In EMPEROR- Preserved, empagliflozin reduced cardiovascular death and heart failure hospitalizations and slowed the progressive decline in glomerular function in heart failure and a preserved ejection fraction (HFpEF), with or without diabetes. We explored the effect of empagliflozin on cardiovascular and kidney endpoints, across the spectrum of kidney function.

Methods

5988 patients were randomized, of whom 3198 (53%) had prevalent chronic kidney disease (CKD) (eGFR<60ml/min/1.73m2 or an UACR>300mg/g). The key outcomes were (1) a composite of cardiovascular death or hospitalization for heart failure; (2) total hospitalizations for heart failure, and (3) eGFR slope.
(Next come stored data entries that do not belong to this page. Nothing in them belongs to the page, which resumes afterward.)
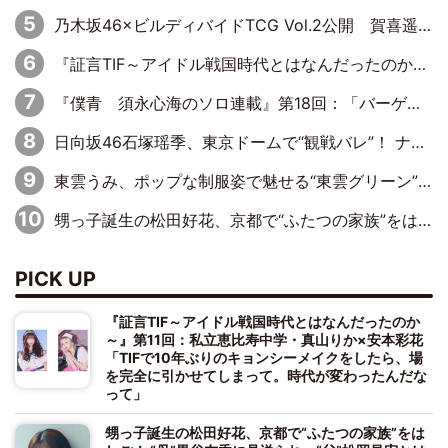
乃木坂46×ビルディバイドTCG Vol.2公開 賀喜遥香＆田村真佑が『京まふ』ステージに登壇
『証言TIF～アイドル戦国時代とはなんだったのか～』第11回：私立恵比寿中学・真山りか×安本彩花「TIFで10年ぶりのキョンシーメイクをしたら、場を完全に引かせてしまって。時代が変わったんだなって」
『僕青 須永心海のソロ連載』第18回：「バーゲンセールハンターみうな inしまむら」編
日向坂46石塚瑶季、東京ドームで“観戦バレ”！ ナイツ・塙も認めた「巨人に詳しすぎるアイドル」は元VENUSスクール生で杉内コーチ推し⁉
東雲うみ、ポップな制服姿で魅せる“東雲グリーン”の正体
甥っ子誕生の松田好花、京都で“ふたつの家族”をはしご！ “母”黒谷友香に見送られ、“父”松岡昌宏とはハシゴ酒
PICK UP
『証言TIF～アイドル戦国時代とはなんだったのか
～』第11回：私立恵比寿中学・真山りか×安本彩花
「TIFで10年ぶりのキョンシーメイクをしたら、場
を完全に引かせてしまって。時代が変わったんだな
って」
甥っ子誕生の松田好花、京都で“ふたつの家族”をは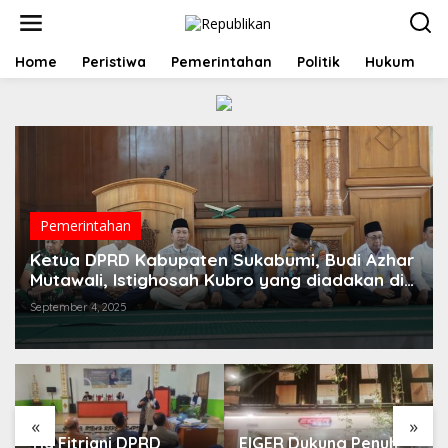
S
k
i
p
Home
Peristiwa
Pemerintahan
Politik
Hukum
t
o
c
o
n
t
e
n
t
Pemerintahan
Ketua DPRD Kabupaten Sukabumi, Budi Azhar
Mutawali, Istighosah Kubro yang diadakan di
Masjid Agung Palabuhanratu
September 4, 2025
«
»
EIGER Dukung Penuh
Hasil Musyawarah Tim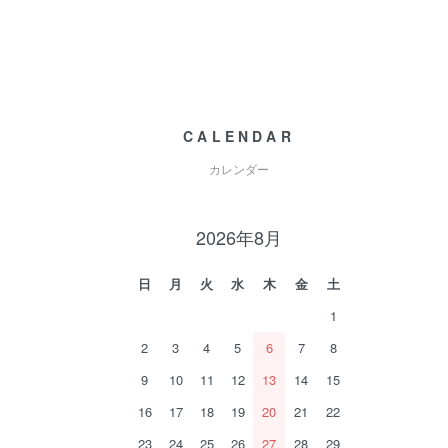
CALENDAR
カレンダー
2026年8月
日
月
火
水
木
金
土
1
2
3
4
5
6
7
8
9
10
11
12
13
14
15
16
17
18
19
20
21
22
23
24
25
26
27
28
29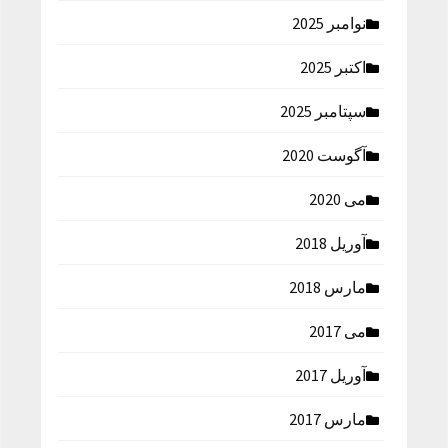
نوامبر 2025
اکتبر 2025
سپتامبر 2025
آگوست 2020
می 2020
آوریل 2018
مارس 2018
می 2017
آوریل 2017
مارس 2017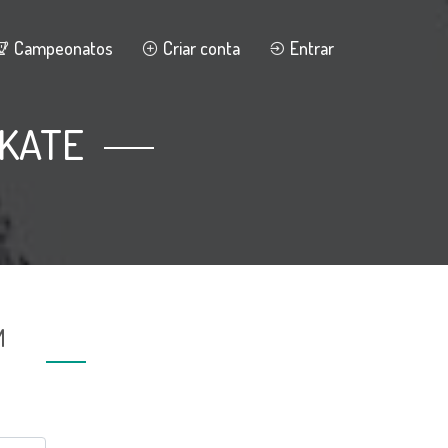
Campeonatos
Criar conta
Entrar
SKATE
M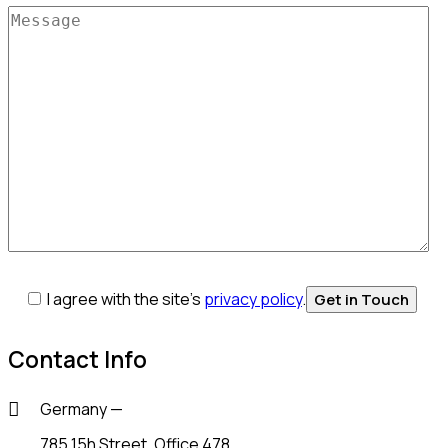
I agree with the site’s
privacy policy
.
Contact Info
Germany —
785 15h Street, Office 478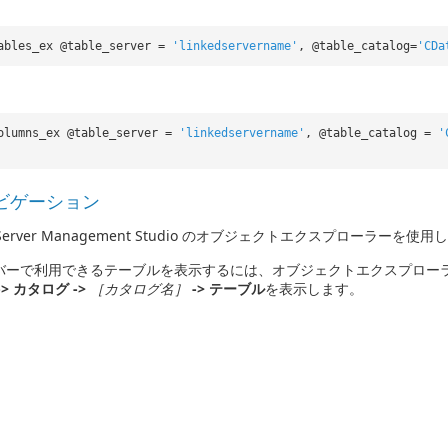
ables_ex @table_server =
'linkedservername'
, @table_catalog=
'CDa
olumns_ex @table_server =
'linkedservername'
, @table_catalog =
'
ナビゲーション
 Server Management Studio のオブジェクトエクスプロー
バーで利用できるテーブルを表示するには、オブジェクトエクスプロー
-> カタログ ->
［カタログ名］
-> テーブル
を表示します。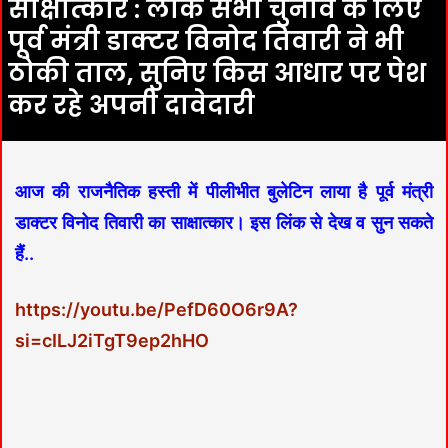
साक्षात्कार : लोक सभा चुनाव के लिए
पूर्व मंत्री डाक्टर विनोद तिवारी ने भी
ठोकी ताल, सुनिए किस आधार पर पेश
कर रहे अपनी दावेदारी
आज की राजनैतिक हस्ती में पीलीभीत बुलेटिन लाया है पूर्व मंत्री
डाक्टर विनोद तिवारी का साक्षात्कार। इस लिंक से देख व सुन सकते
हैं..
https://youtu.be/PefD60O6r9A?
si=cILJ2iTgT9ep2hHO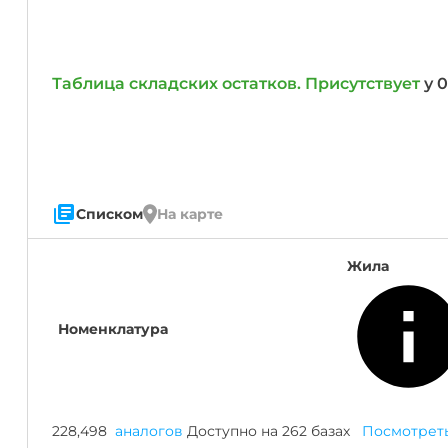
алюминия
Анал
или
Заме
Разместить
Таблица складских остатков. Присутствует
у 
тендер
Списком
На карте
Жила
Знак
"Гост"
означает
что
Номенклатура
при
изготовлении
товара
используется
Государственный
228,498
аналогов
Доступно на 262 базах
Посмотрет
стандарт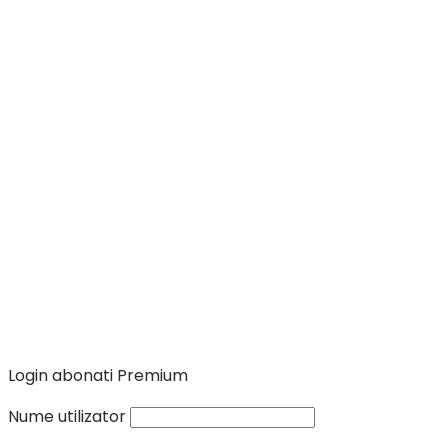
Login abonati Premium
Nume utilizator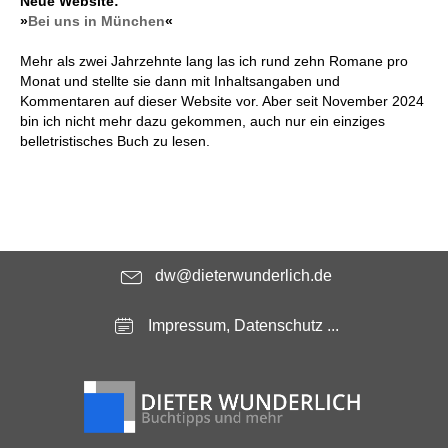
Neue Website:
»
Bei uns in München
«
Mehr als zwei Jahrzehnte lang las ich rund zehn Romane pro
Monat und stellte sie dann mit Inhaltsangaben und
Kommentaren auf dieser Website vor. Aber seit November 2024
bin ich nicht mehr dazu gekommen, auch nur ein einziges
belletristisches Buch zu lesen.
dw@dieterwunderlich.de
Impressum, Datenschutz ...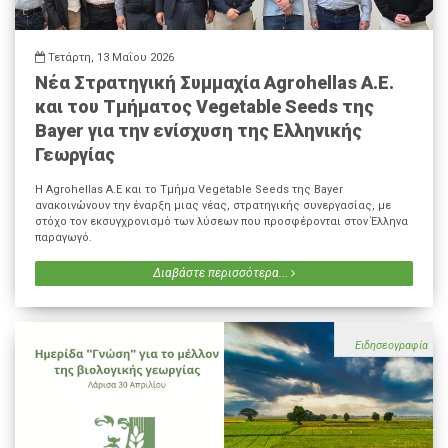
Τετάρτη, 13 Μαΐου 2026
Νέα Στρατηγική Συμμαχία Agrohellas Α.Ε.
και του Τμήματος Vegetable Seeds της
Bayer για την ενίσχυση της Ελληνικής
Γεωργίας
Η Agrohellas Α.Ε και το Τμήμα Vegetable Seeds της Bayer
ανακοινώνουν την έναρξη μιας νέας, στρατηγικής συνεργασίας, με
στόχο τον εκσυγχρονισμό των λύσεων που προσφέρονται στον Έλληνα
παραγωγό.
Διαβάστε περισσότερα...
Ειδησεογραφία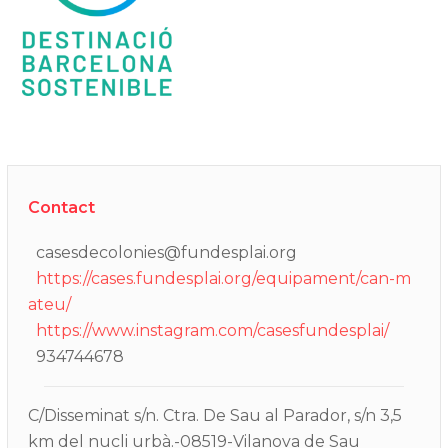
Contact
casesdecolonies@fundesplai.org
https://cases.fundesplai.org/equipament/can-m
ateu/
https://www.instagram.com/casesfundesplai/
934744678
C/Disseminat s/n. Ctra. De Sau al Parador, s/n 3,5
km del nucli urbà.-08519-Vilanova de Sau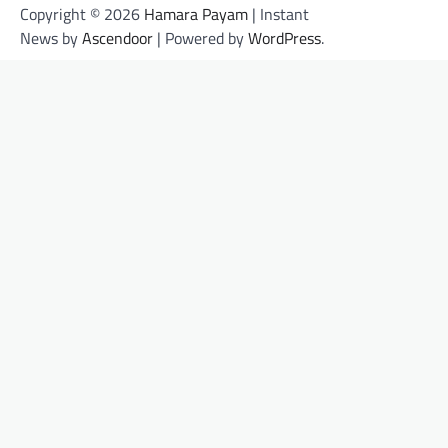
Copyright © 2026
Hamara Payam
| Instant
News by
Ascendoor
| Powered by
WordPress
.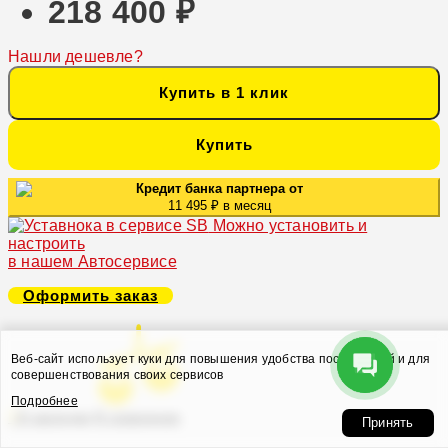
218 400 ₽
Нашли дешевле?
Купить в 1 клик
Купить
Кредит банка партнера от
11 495 ₽ в месяц
Можно установить и
настроить
в нашем Автосервисе
Оформить заказ
Веб-сайт использует куки для повышения удобства посетителей и для
совершенствования своих сервисов
Подробнее
В закладки
В сравнение
Принять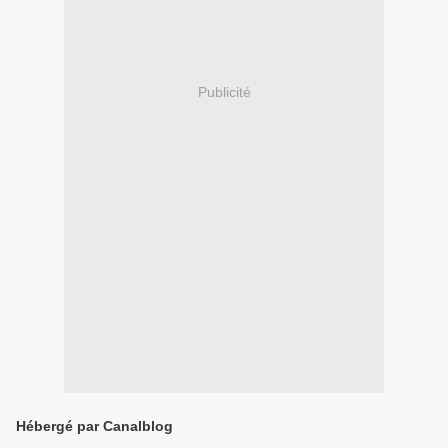
Publicité
Hébergé par Canalblog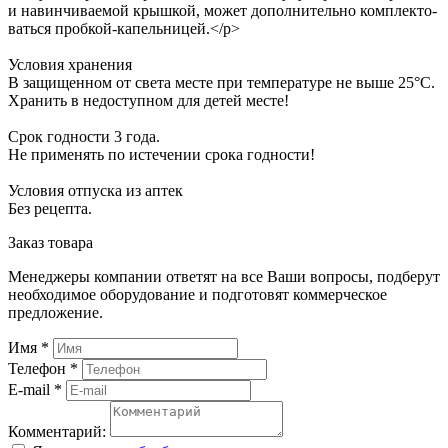
и навин­чи­ва­е­мой крыш­кой, может допол­ни­тель­но комплек­то­
вать­ся проб­кой-капель­ни­цей.</p>
Усло­вия хра­не­ния
В за­щи­щен­ном от све­та ме­сте при тем­пе­ра­ту­ре не вы­ше 25°С.
Хра­нить в не­до­ступ­ном для де­тей ме­сте!
Срок год­но­сти 3 го­да.
Не при­ме­нять по ис­те­че­нии сро­ка год­но­сти!
Усло­вия от­пус­ка из ап­тек
Без ре­цеп­та.
Заказ товара
Менеджеры компании ответят на все Ваши вопросы, подберут
необходимое оборудование и подготовят коммерческое
предложение.
Имя
*
Телефон
*
E-mail
*
Комментарий: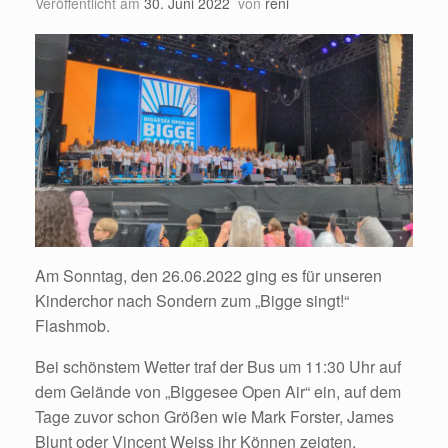
Veröffentlicht am
30. Juni 2022
von
reni
Am Sonntag, den 26.06.2022 ging es für unseren
Kinderchor nach Sondern zum „Bigge singt!“
Flashmob.
Bei schönstem Wetter traf der Bus um 11:30 Uhr auf
dem Gelände von „Biggesee Open Air“ ein, auf dem
Tage zuvor schon Größen wie Mark Forster, James
Blunt oder Vincent Weiss ihr Können zeigten.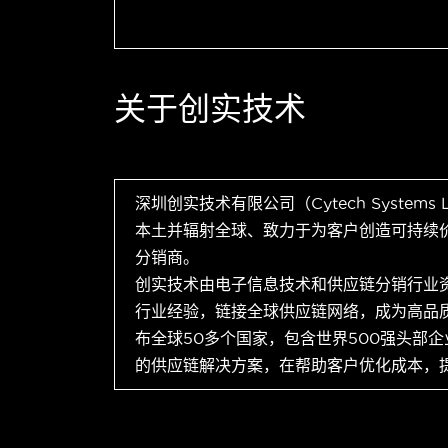
关于创实技术
深圳创实技术有限公司（Cytech Systems
本土并辐射全球、致力于为客户创造可持续
分销商。
创实技术由电子信息技术和供应链分销行业
行业经验，链接全球供应链网络，成为高品
布全球50多个国家，包含世界500强头部
的供应链解决方案，在帮助客户优化成本，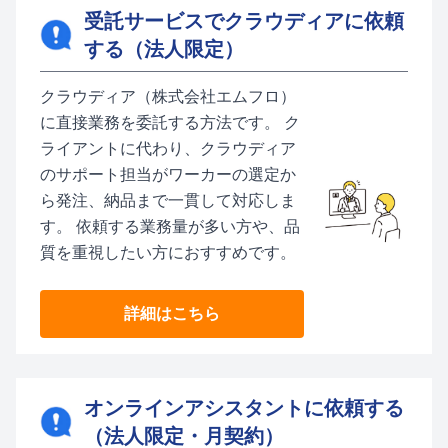
受託サービスでクラウディアに依頼
する（法人限定）
クラウディア（株式会社エムフロ）
に直接業務を委託する方法です。 ク
ライアントに代わり、クラウディア
のサポート担当がワーカーの選定か
ら発注、納品まで一貫して対応しま
す。 依頼する業務量が多い方や、品
質を重視したい方におすすめです。
詳細はこちら
オンラインアシスタントに依頼する
（法人限定・月契約）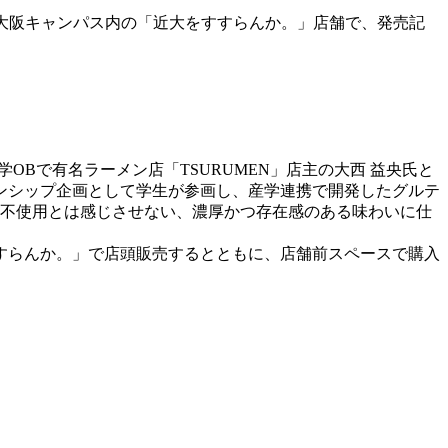
には東大阪キャンパス内の「近大をすすらんか。」店舗で、発売記
Bで有名ラーメン店「TSURUMEN」店主の大西 益央氏と
ンシップ企画として学生が参画し、産学連携で開発したグルテ
品不使用とは感じさせない、濃厚かつ存在感のある味わいに仕
すすらんか。」で店頭販売するとともに、店舗前スペースで購入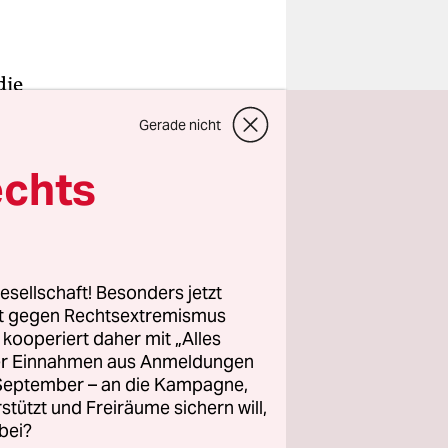
die
e er die
Gerade nicht
 kurz
auf 2,4
echts
rüne
kt.
esellschaft! Besonders jetzt
rt gegen Rechtsextremismus
um die
z kooperiert daher mit „Alles
 und der
ller Einnahmen aus Anmeldungen
t. Und um
. September – an die Kampagne,
rstützt und Freiräume sichern will,
bei?
dreht,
The median follow-up was 26 months.

Results

Patients with prevalent CKD had a higher rate of CV and kidney events. Overall, empagliflozin reduced the risk of cardiovascular death and hospitalization for heart failure by 21% (p<0.001), reduced total hospitalizations for heart failure by 27% (p<0.001) and significantly slowed the yearly decline in eGFR (Difference: 1.36 mL/min/1.73 m2 per year, p<0.001). In this present CKD subgroup analysis, all three benefits were seen consistently in patients with and without CKD (figure) and were apparent even in patients with severe impairment (eGFR from 20 to 30ml/min/1.73m2). Empagliflozin was well tolerated regardless of the level of baseline kidney function.

Conclusion

In patients with HFpEF, empagliflozin reduced serious heart failure events and slowed the decline in glomerular function, regardless of the presence or absence of CKD and across a broad spectrum of baseline kidney function.